I AM lying in my fold-down bunk of a bed, with the ship gently rocking to and fro in the wake of a passing barge, and with the sound of water outside our cabin window sighing gently.
All very soothing and restful.
The little cabin is warm and rather muggy, and a kind of delicious, heavy languor is upon me. My eyes just keep closing of their own accord.
My Good Lady, I know, is safely ensconced up on the sundeck with her puzzle book and her novel, while I attempt to catch up on a couple of very broken nights of sleep in a post-lunch snooze.
It’s still only about the third day of our holiday but already the pattern of shipboard life has established itself.
An early breakfast – thanks to the alarm clock that is Wi-Fi set to ring at seven-thirty every morning, heaven only knows why – maybe the most consistently good meal of the day.
Then, depending on day’s itinerary, we either set out for a morning’s sightseeing, or more likely, settle ourselves to down to watch the Rhineland scenery floating by.
Lunch is at 12 o’clock sharp and consists of soup, a small main course or a salad, and a dessert.
The afternoon now stretches ahead; My Good Lady and I often take a bit of zizz at this time, although, too, we sometimes disembark and have a potter round one of the ports we’ve come into: Remagen, Koblenz, Rüdesheim…
At 1900 hours dinner is announced and we brace ourselves for another assault on our stomachs – the food on this cruise is definitely sub-par to what we might have expected – and our table dining companions, Ray and Margaret, are as bemused as we are as to what is presented to us.
Evening in the salon is something of an ordeal, too, with a deafening performance of the man at the musical synthesiser, sometimes accompanied by a strangulated, ill-pronounced song, booming at us through giant loud speakers.

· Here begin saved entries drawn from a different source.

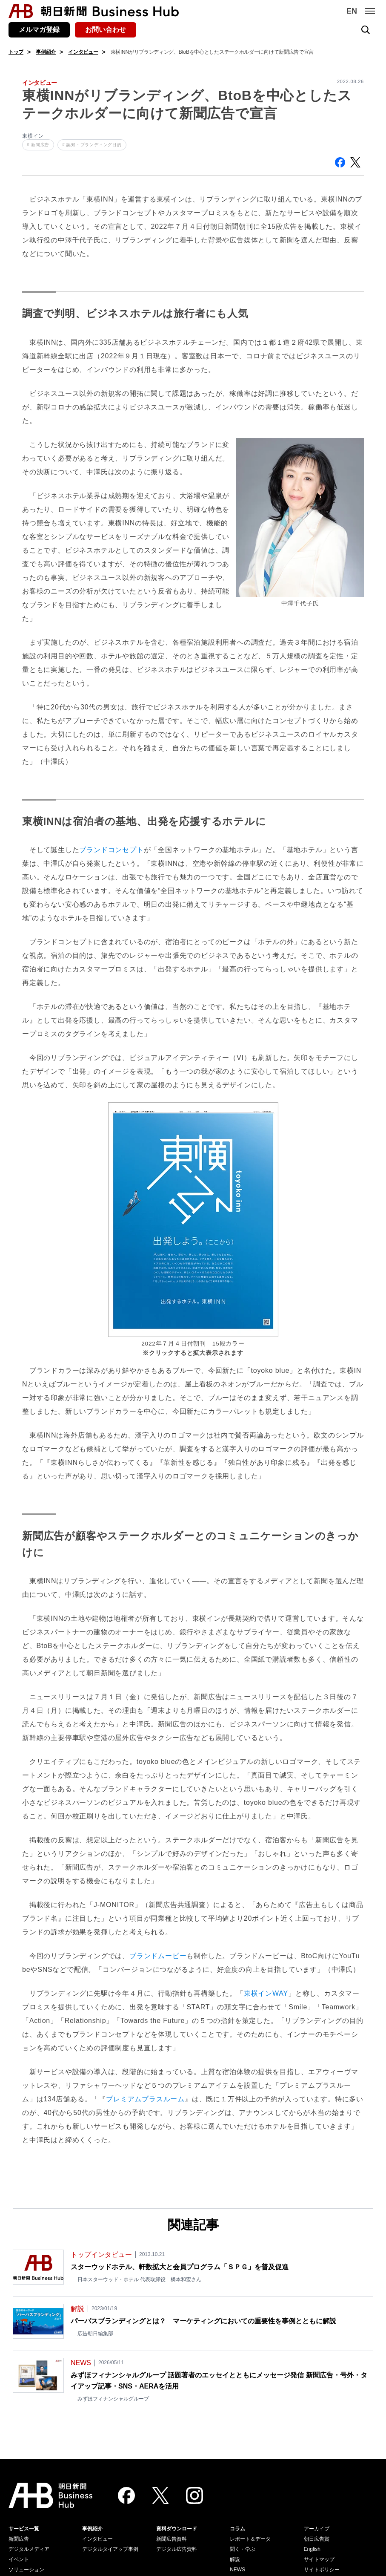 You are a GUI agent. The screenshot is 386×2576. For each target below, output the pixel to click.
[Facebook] (126, 2495)
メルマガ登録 (39, 29)
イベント (19, 2559)
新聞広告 (19, 2539)
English (312, 2549)
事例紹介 (46, 52)
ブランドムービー (157, 1955)
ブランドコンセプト (111, 849)
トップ (16, 52)
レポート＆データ (250, 2539)
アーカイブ (316, 2529)
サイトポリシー (322, 2570)
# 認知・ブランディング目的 (92, 144)
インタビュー (83, 52)
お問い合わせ (105, 29)
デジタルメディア (29, 2549)
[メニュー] (369, 11)
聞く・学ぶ (242, 2549)
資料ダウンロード (176, 2529)
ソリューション (26, 2570)
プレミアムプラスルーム (145, 2099)
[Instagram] (194, 2495)
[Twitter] (160, 2495)
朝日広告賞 (316, 2539)
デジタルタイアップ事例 (110, 2549)
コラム (237, 2529)
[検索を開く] (365, 30)
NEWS (237, 2570)
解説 (235, 2559)
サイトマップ (319, 2559)
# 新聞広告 (38, 144)
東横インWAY (266, 1993)
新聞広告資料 (171, 2539)
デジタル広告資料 (176, 2549) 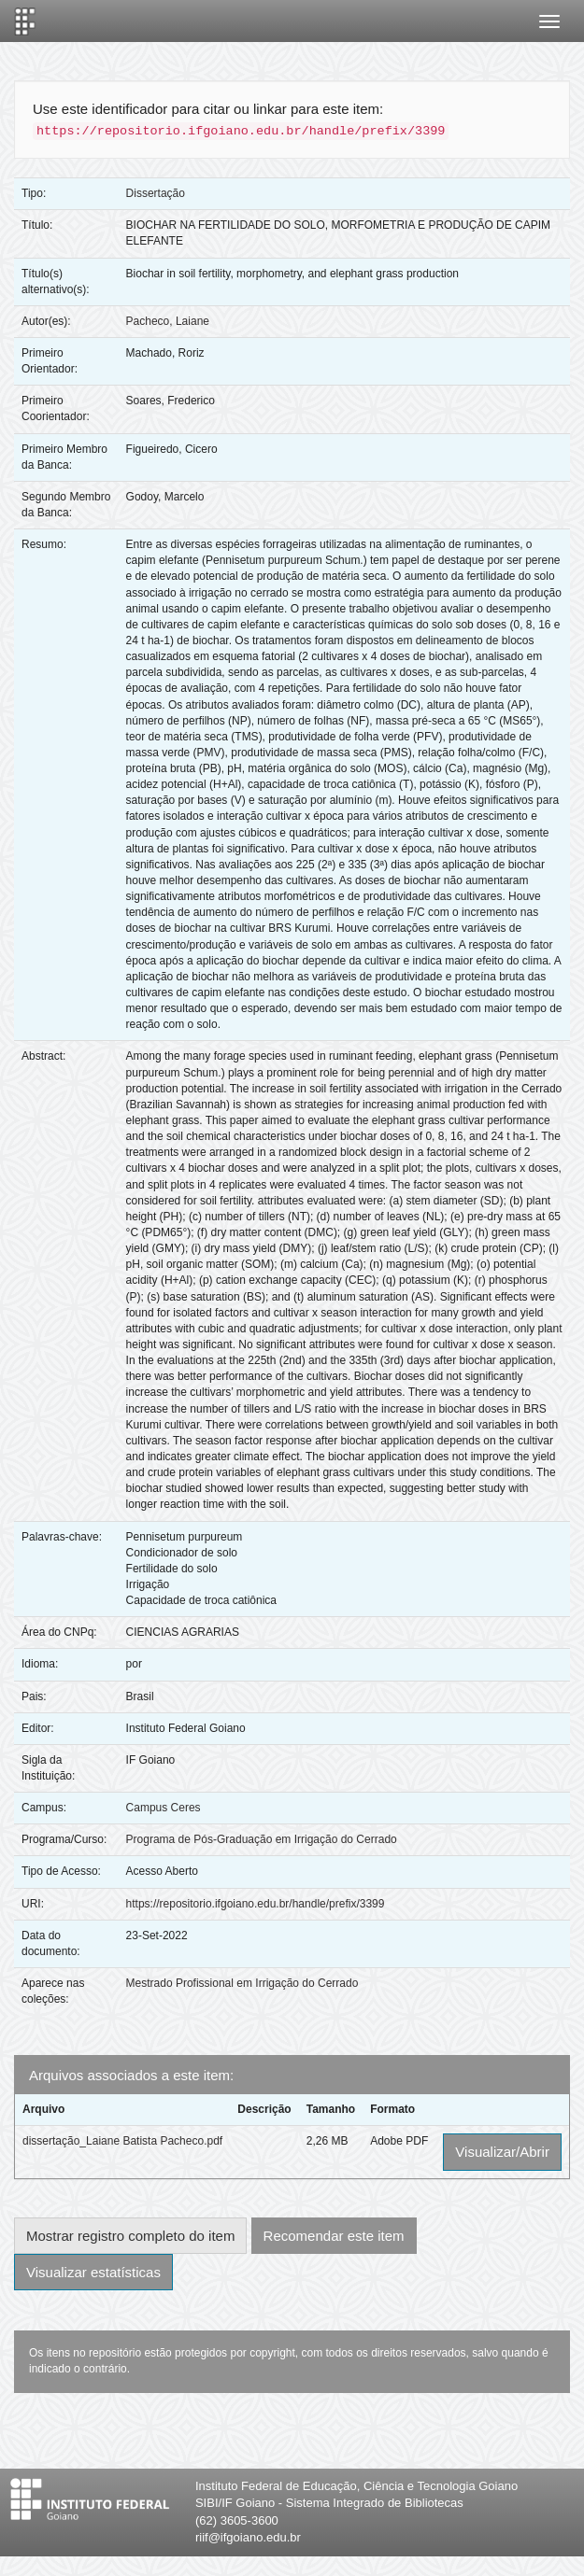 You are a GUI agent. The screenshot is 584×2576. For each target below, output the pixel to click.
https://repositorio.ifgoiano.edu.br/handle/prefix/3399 (255, 1903)
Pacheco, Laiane (167, 321)
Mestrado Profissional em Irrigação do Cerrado (242, 1983)
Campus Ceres (163, 1807)
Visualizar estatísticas (93, 2272)
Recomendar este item (334, 2236)
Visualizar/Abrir (502, 2152)
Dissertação (155, 193)
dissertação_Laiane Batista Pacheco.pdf (122, 2140)
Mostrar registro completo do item (130, 2236)
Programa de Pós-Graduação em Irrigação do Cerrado (261, 1839) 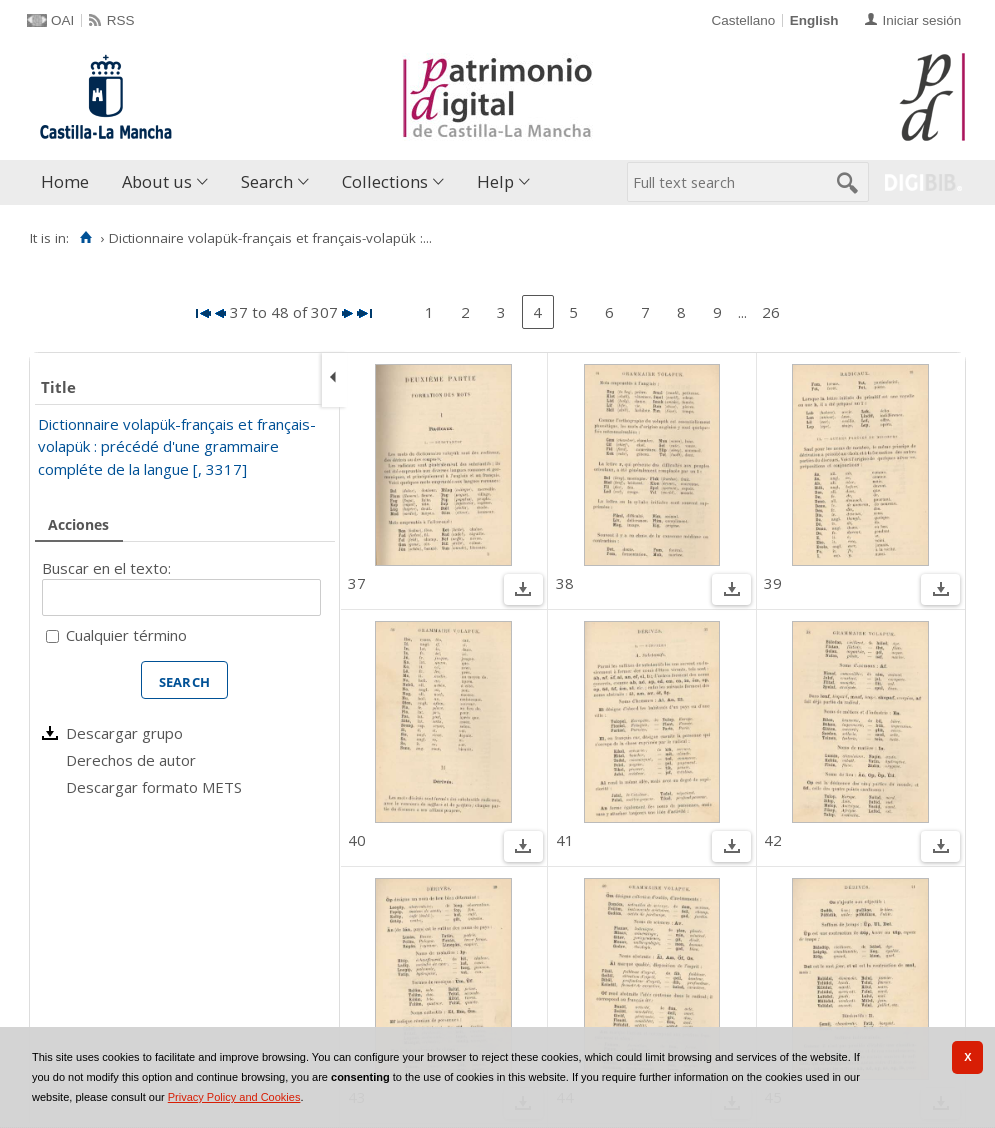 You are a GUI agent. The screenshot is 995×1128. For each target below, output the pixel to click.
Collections (385, 181)
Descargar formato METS (154, 787)
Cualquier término (126, 635)
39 (773, 583)
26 (771, 312)
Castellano (743, 20)
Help (495, 181)
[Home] (85, 238)
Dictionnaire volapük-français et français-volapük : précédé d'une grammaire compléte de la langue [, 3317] (177, 446)
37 (357, 583)
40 (357, 840)
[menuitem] (69, 182)
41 (565, 840)
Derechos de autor (131, 760)
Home (65, 181)
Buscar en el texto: (106, 568)
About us (157, 181)
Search (267, 181)
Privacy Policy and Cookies (234, 1097)
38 (565, 583)
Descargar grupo (124, 733)
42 (773, 840) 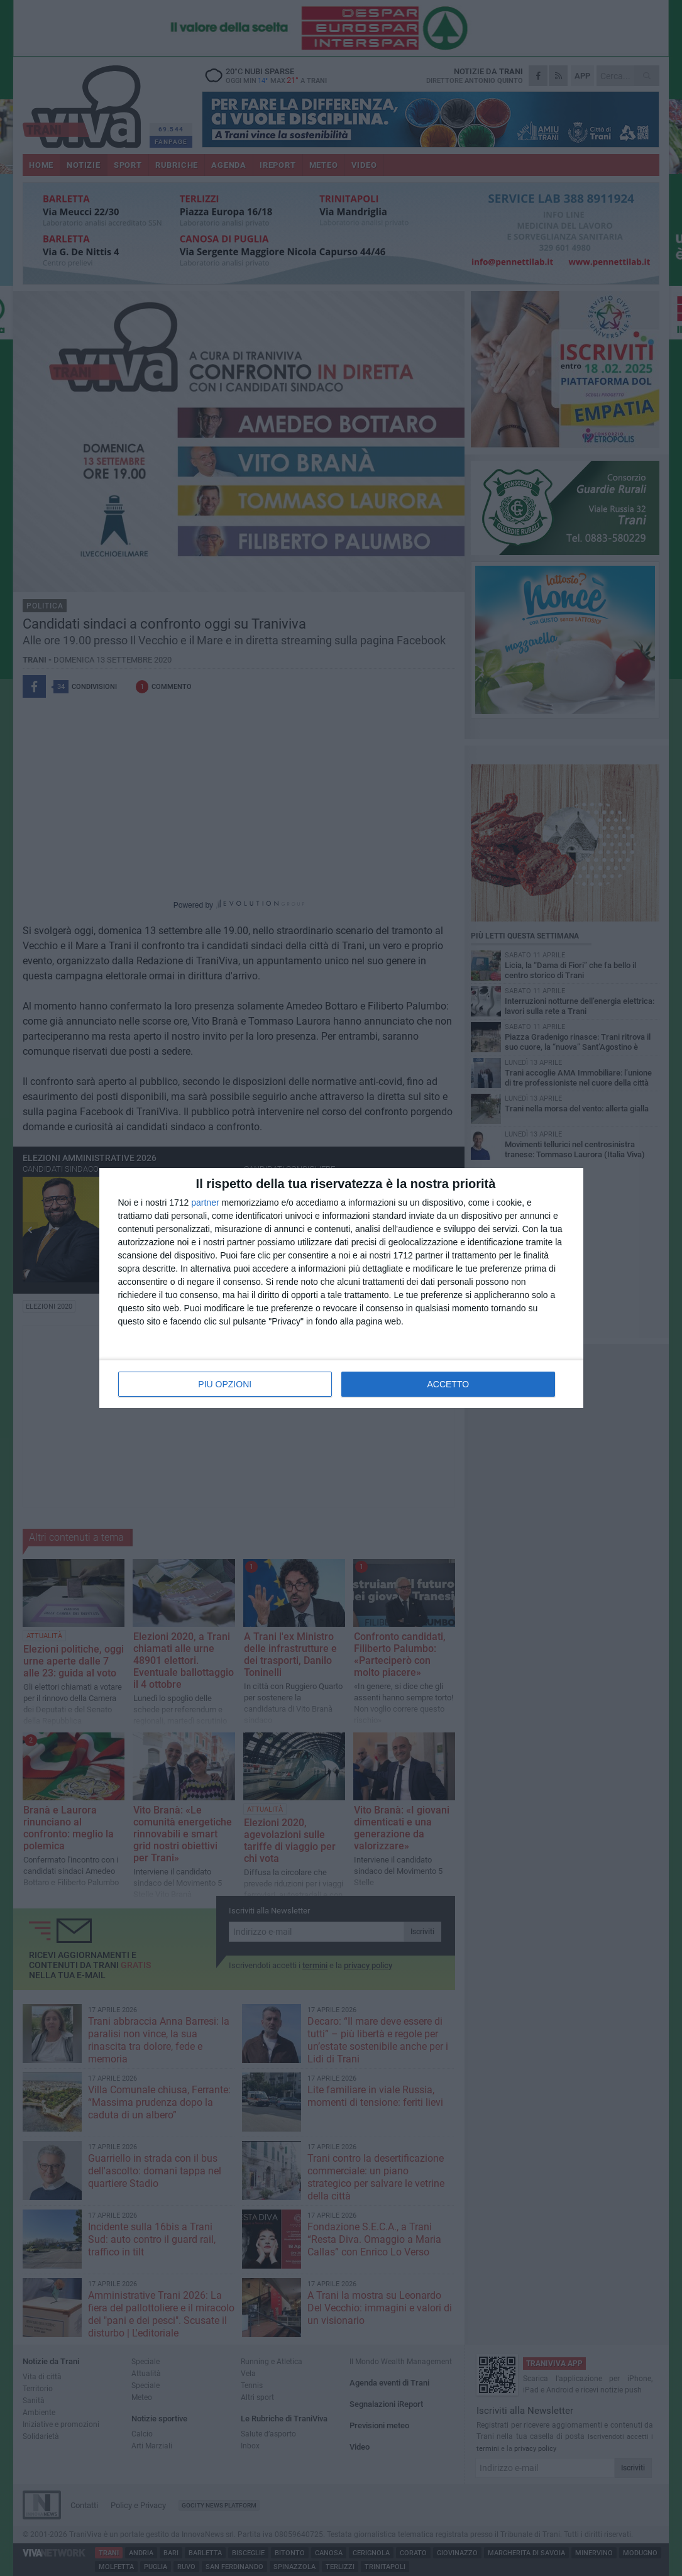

No place for a quiet conversation, this, and now, as darkness has fallen, it’s a little too chilly to sit out on deck.
So we endure it for as long as we can, although it is mitigated by the conviviality of another couple we have met, Esther and Bernie. Bernie, indeed, has a sense of humour that rises above even this musical torture.
And so to bed.
But it is a good holiday break, despite the shortcomings of the food and the entertainment, and one to which we should not be too loath to do again. River cruising has some definite advantages over the ocean variety. So, maybe next year, who knows, a sail down the Mekong River perhaps, or a trip along the Amazon?